# Problem details
Using the records below, write out only the lines from the line containing "Altersstruktur: unter 15" up to and including the line containing "4. TOMO EKONOMIS", exactly, with no pictures.

(Saved entries)
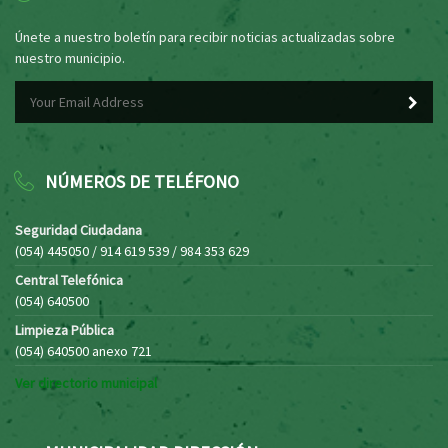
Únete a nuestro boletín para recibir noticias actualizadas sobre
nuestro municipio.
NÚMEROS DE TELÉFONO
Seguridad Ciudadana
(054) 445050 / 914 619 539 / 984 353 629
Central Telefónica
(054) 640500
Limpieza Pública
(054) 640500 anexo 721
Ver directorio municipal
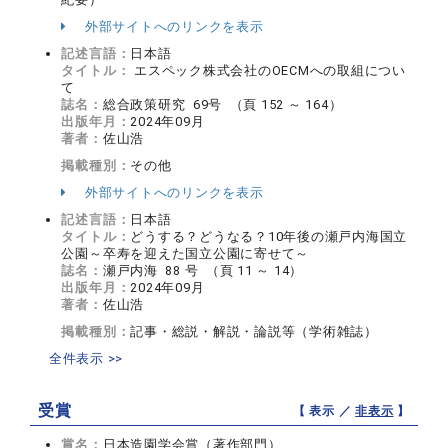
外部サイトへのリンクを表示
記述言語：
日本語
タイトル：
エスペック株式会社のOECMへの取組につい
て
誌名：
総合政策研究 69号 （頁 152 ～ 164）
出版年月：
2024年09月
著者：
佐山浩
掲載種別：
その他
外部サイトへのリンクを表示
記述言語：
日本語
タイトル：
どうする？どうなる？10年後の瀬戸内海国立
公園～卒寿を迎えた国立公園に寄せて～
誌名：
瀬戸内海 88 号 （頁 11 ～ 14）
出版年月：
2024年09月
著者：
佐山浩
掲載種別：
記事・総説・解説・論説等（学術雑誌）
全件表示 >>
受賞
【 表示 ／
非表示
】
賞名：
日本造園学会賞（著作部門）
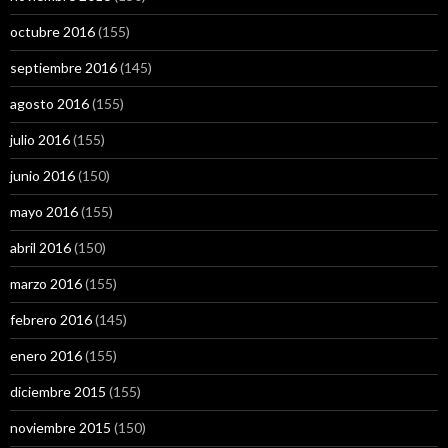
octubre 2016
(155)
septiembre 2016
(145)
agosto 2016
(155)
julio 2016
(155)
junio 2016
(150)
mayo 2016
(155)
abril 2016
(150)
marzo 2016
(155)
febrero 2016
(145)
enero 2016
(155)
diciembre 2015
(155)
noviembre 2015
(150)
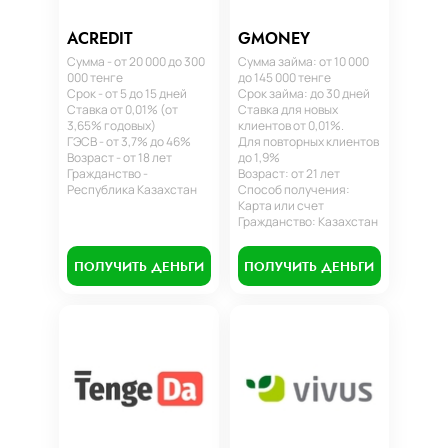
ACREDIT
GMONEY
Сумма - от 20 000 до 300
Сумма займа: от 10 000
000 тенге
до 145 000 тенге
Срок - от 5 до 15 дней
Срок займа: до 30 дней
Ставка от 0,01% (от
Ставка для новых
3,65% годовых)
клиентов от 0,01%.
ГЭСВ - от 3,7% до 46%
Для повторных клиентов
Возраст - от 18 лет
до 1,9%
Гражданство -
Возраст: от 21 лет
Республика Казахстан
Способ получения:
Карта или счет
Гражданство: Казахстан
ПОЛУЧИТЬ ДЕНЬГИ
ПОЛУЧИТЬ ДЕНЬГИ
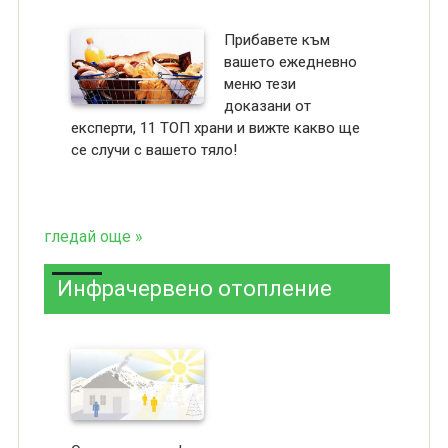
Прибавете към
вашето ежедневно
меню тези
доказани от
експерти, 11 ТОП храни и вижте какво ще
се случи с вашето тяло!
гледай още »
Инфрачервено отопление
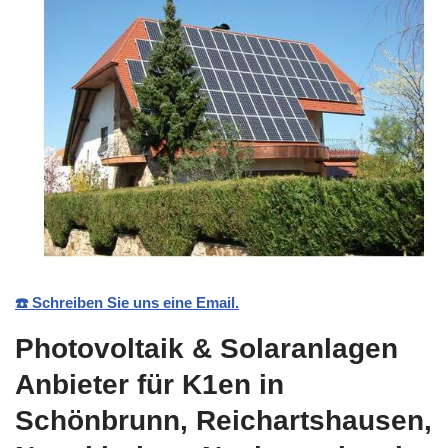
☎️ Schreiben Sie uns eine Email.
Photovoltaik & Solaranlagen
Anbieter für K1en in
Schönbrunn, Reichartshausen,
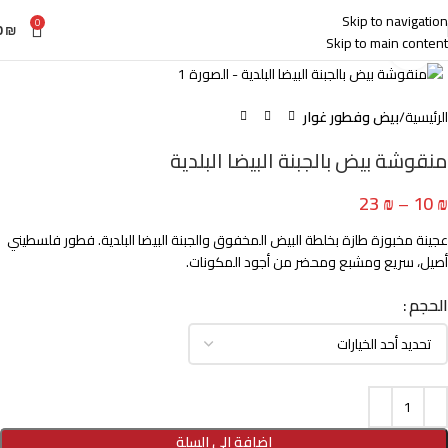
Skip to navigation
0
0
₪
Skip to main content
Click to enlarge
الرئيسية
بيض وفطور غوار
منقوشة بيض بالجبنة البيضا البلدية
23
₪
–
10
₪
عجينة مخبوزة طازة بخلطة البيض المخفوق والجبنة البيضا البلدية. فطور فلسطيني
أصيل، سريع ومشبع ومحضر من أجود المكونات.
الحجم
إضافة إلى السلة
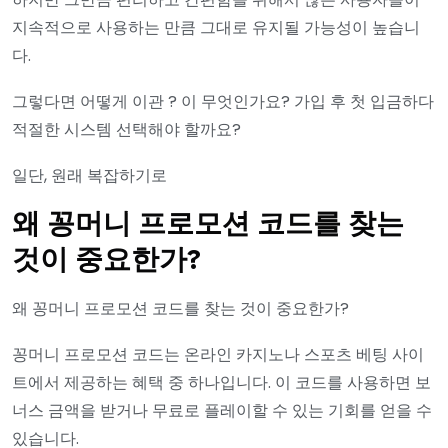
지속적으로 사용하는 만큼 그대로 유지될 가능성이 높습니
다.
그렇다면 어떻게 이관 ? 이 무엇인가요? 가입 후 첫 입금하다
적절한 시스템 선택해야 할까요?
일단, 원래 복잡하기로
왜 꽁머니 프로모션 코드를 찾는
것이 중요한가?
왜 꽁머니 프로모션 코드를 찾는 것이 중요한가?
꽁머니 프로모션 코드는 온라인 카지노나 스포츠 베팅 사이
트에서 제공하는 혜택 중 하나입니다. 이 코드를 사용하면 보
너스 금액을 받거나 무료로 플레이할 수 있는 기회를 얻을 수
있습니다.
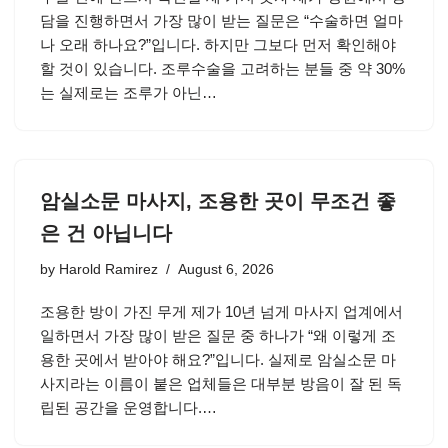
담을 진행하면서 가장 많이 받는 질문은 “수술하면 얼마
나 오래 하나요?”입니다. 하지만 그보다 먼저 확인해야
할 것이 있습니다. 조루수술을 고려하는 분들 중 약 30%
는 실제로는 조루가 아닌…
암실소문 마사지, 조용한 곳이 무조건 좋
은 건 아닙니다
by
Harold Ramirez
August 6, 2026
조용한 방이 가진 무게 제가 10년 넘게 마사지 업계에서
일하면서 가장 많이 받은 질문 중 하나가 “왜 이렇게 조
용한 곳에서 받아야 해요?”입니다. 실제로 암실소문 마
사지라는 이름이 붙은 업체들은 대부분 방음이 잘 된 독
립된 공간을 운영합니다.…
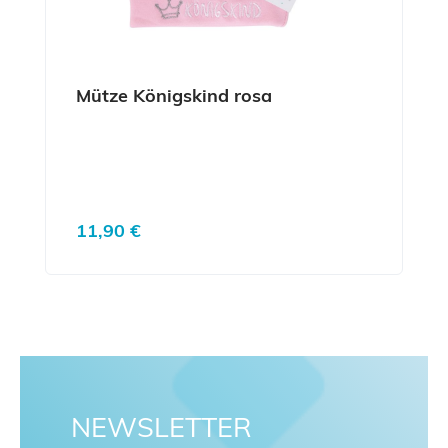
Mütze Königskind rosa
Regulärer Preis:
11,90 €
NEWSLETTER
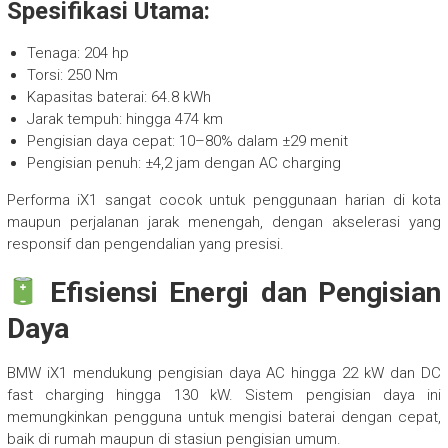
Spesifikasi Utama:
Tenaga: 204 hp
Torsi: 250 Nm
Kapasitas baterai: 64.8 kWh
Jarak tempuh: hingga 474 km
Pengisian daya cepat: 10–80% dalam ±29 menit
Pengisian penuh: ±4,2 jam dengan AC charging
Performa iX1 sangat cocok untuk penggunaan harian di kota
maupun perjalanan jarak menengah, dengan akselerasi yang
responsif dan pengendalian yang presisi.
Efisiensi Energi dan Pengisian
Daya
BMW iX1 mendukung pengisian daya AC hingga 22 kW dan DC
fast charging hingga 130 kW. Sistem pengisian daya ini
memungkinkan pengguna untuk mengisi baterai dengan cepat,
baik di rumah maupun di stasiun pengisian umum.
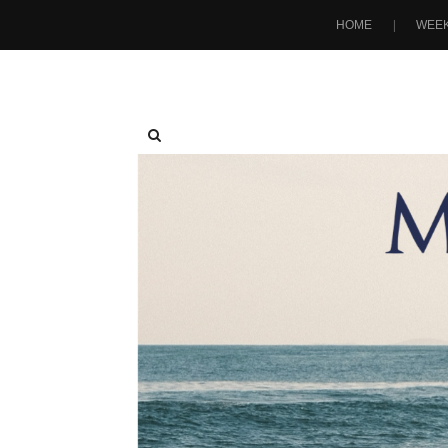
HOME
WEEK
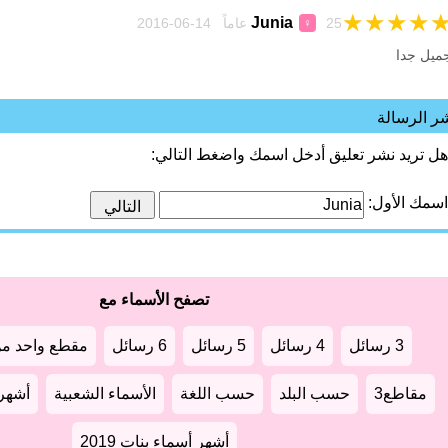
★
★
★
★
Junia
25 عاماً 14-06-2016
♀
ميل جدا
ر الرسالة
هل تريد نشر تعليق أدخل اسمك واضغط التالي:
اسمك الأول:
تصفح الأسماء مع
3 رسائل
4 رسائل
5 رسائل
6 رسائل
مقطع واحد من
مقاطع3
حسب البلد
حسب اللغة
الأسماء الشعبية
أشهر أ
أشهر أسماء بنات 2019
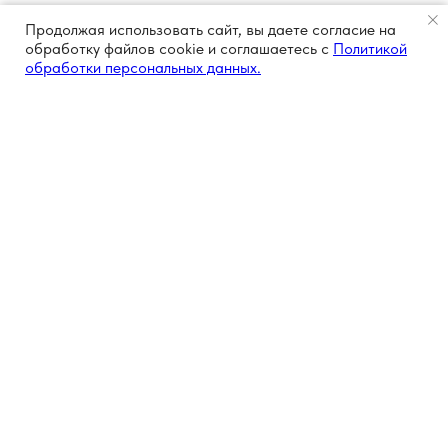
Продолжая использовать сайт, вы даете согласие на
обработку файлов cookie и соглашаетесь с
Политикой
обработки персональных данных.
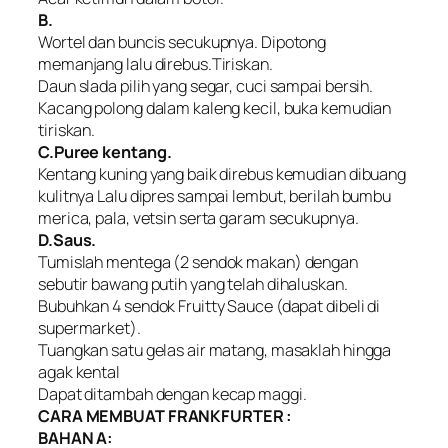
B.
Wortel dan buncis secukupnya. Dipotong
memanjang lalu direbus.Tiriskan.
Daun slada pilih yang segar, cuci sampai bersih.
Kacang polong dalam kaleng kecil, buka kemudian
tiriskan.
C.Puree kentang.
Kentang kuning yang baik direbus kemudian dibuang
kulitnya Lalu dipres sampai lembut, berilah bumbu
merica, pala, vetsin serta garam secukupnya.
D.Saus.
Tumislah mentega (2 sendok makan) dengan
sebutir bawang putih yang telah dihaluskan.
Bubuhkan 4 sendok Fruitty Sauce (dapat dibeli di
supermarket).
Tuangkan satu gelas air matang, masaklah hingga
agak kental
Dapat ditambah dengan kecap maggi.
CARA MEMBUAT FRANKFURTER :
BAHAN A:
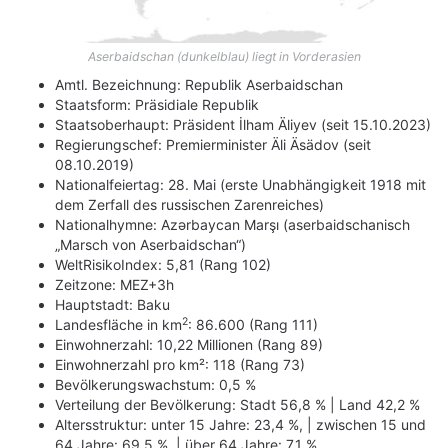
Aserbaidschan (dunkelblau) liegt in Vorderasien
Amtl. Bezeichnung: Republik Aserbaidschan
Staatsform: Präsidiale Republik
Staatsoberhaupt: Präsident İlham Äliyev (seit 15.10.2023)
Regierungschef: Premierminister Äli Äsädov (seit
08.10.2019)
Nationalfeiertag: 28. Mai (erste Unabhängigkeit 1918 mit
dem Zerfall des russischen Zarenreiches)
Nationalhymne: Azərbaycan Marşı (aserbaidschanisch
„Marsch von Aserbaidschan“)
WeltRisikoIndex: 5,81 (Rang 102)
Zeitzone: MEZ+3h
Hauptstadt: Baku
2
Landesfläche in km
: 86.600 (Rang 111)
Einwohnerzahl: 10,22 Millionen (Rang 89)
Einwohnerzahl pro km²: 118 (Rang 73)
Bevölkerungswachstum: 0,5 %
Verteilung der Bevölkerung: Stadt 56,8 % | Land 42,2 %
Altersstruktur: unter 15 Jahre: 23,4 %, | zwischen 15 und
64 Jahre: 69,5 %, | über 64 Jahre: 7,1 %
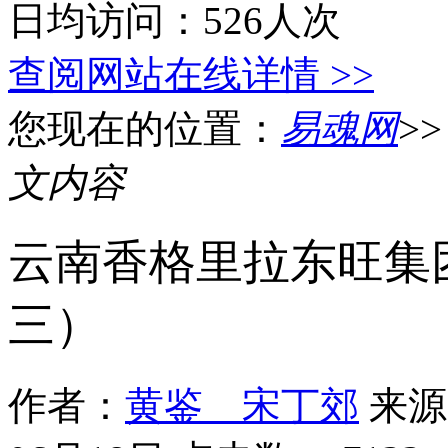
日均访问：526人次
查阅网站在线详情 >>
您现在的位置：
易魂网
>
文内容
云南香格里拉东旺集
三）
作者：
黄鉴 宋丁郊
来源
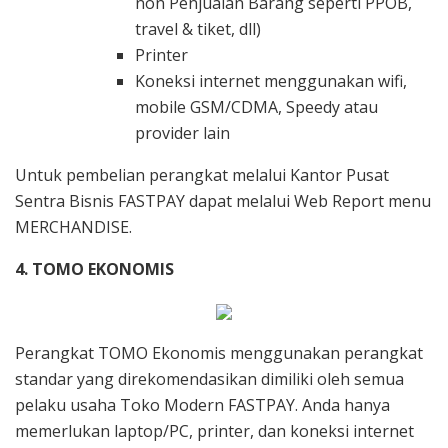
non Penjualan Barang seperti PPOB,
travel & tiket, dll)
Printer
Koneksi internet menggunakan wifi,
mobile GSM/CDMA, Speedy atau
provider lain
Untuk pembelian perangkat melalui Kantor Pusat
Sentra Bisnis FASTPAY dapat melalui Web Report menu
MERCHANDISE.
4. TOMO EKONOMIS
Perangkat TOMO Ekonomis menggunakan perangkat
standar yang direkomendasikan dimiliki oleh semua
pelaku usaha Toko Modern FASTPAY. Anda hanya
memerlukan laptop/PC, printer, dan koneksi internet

# Your response
Altersstruktur: unter 15 Jahre: 23,4 %, | zwischen 15 und
64 Jahre: 69,5 %, | über 64 Jahre: 7,1 %
日均访问：526人次
查阅网站在线详情 >>
您现在的位置：
易魂网
>
文内容
云南香格里拉东旺集
三）
作者：
黄鉴 宋丁郊
来源
non Penjualan Barang seperti PPOB,
travel & tiket, dll)
Printer
Koneksi internet menggunakan wifi,
mobile GSM/CDMA, Speedy atau
provider lain
Untuk pembelian perangkat melalui Kantor Pusat
Sentra Bisnis FASTPAY dapat melalui Web Report menu
MERCHANDISE.
4. TOMO EKONOMIS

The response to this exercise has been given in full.